Supplementary Material (public)

1546195_1.pdf
(Supplementary material), 894KB

Citation

Himmel, S., Zschiedrich, C. P., Becker, S., Hsiao, H. H., Wolff, S., Dietmaier, C., et al. (2012). Determinants of iinteraction specificity of the Bacillus subtilis GlcT antitermination protein: Funktionality and phosphorylation specificity depend on the arrangement of the regulatory domains. Journal of Biological Chemistry, 287(33), 27731-27742. doi:10.1074/jbc.M112.388850.

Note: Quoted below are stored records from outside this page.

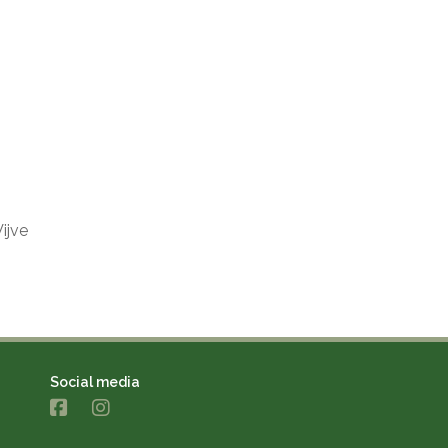
ijve
Social media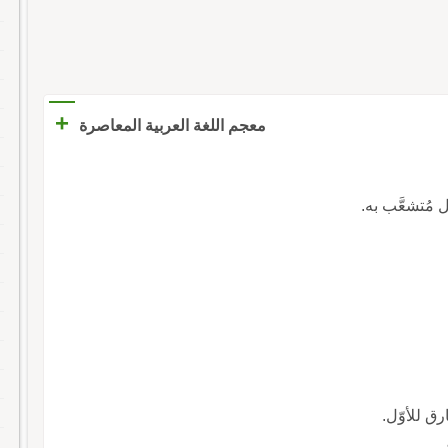
+
معجم اللغة العربية المعاصرة
ل مُتشعَّب به.
ق للأوّل.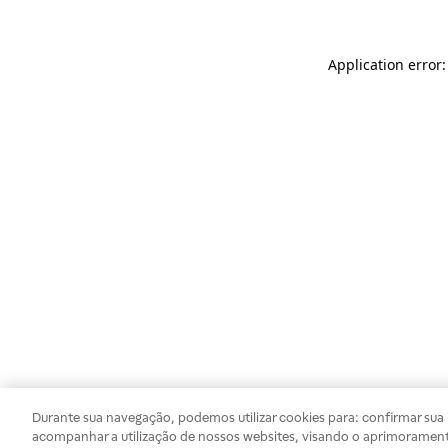
Application error
Durante sua navegação, podemos utilizar cookies para: confirmar sua i
acompanhar a utilização de nossos websites, visando o aprimorament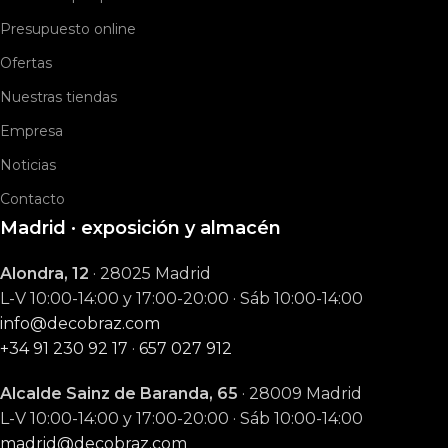
Presupuesto online
Ofertas
Nuestras tiendas
Empresa
Noticias
Contacto
Madrid · exposición y almacén
Alondra, 12
· 28025 Madrid
L-V 10:00-14:00 y 17:00-20:00 · Sáb 10:00-14:00
info@decobraz.com
+34 91 230 92 17
·
657 027 912
Alcalde Sainz de Baranda, 65
· 28009 Madrid
L-V 10:00-14:00 y 17:00-20:00 · Sáb 10:00-14:00
madrid@decobraz.com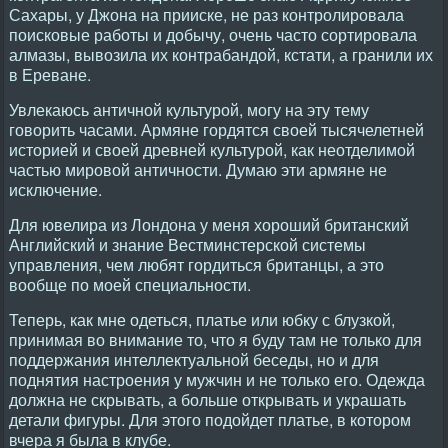
Сахары, у Джона на прииске, не раз контролировала
поисковые работы и добычу, очень часто сортировала
алмазы, вывозила их контрабандой, кстати, а гранили их
в Ереване.
Увлекаюсь античной культурой, могу на эту тему
говорить часами. Армяне гордятся своей тысячелетней
историей и своей древней культурой, как неотделимой
частью мировой античности. Думаю эти армяне не
исключение.
Для ювелира из Лондона у меня хороший британский
Английский и знание Вестминстерской системы
управления, чем любят гордиться британцы, а это
вообще по моей специальности.
Теперь, как мне одеться, платье или юбку с блузкой,
принимая во внимание то, что я буду там не только для
поддержания интеллектуальной беседы, но и для
поднятия настроения у мужчин и не только его. Одежда
должна не скрывать, а больше открывать и украшать
детали фигуры. Для этого подойдет платье, в котором
вчера я была в клубе.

Cite as: http://hdl.handle.net/11858/00-001M-0000-000F-F0F0-4
Abstract
The control of several catabolic operons in bacteria by transcription antitermination is mediated by RNA-binding proteins that consist of an RNA-binding domain and two reiterated phosphotransferase system regulation domains (PRDs). The Bacillus subtilis GlcT antitermination protein regulates the expression of the ptsG gene, encoding the glucose-specific enzyme II of the phosphotransferase system. In the absence of glucose, GlcT becomes inactivated by enzyme II-dependent phosphorylation at its PRD1, whereas the phosphotransferase HPr phosphorylates PRD2. However, here we demonstrate by NMR analysis and mass spectrometry that HPr also phosphorylates PRD1 in vitro but with low efficiency. Size exclusion chromatography revealed that non-phosphorylated PRD1 forms dimers that dissociate upon phosphorylation. The effect of HPr on PRD1 was also investigated in vivo. For this purpose, we used GlcT variants with altered domain arrangements or domain deletions. Our results demonstrate that HPr can target PRD1 when this domain is placed at the C terminus of the protein. In agreement with the in vitro data, HPr exerts a negative control on PRD1. This work provides the first insights into how specificity is achieved in a regulator that contains duplicated regulatory domains with distinct dimerization properties that are controlled by phosphorylation by different phosphate donors. Moreover, the results suggest that the domain arrangement of the PRD-containing antitermination proteins is under selective pressure to ensure the proper regulatory output, i.e. transcription antitermination of the target genes specifically in the presence of the corresponding sugar.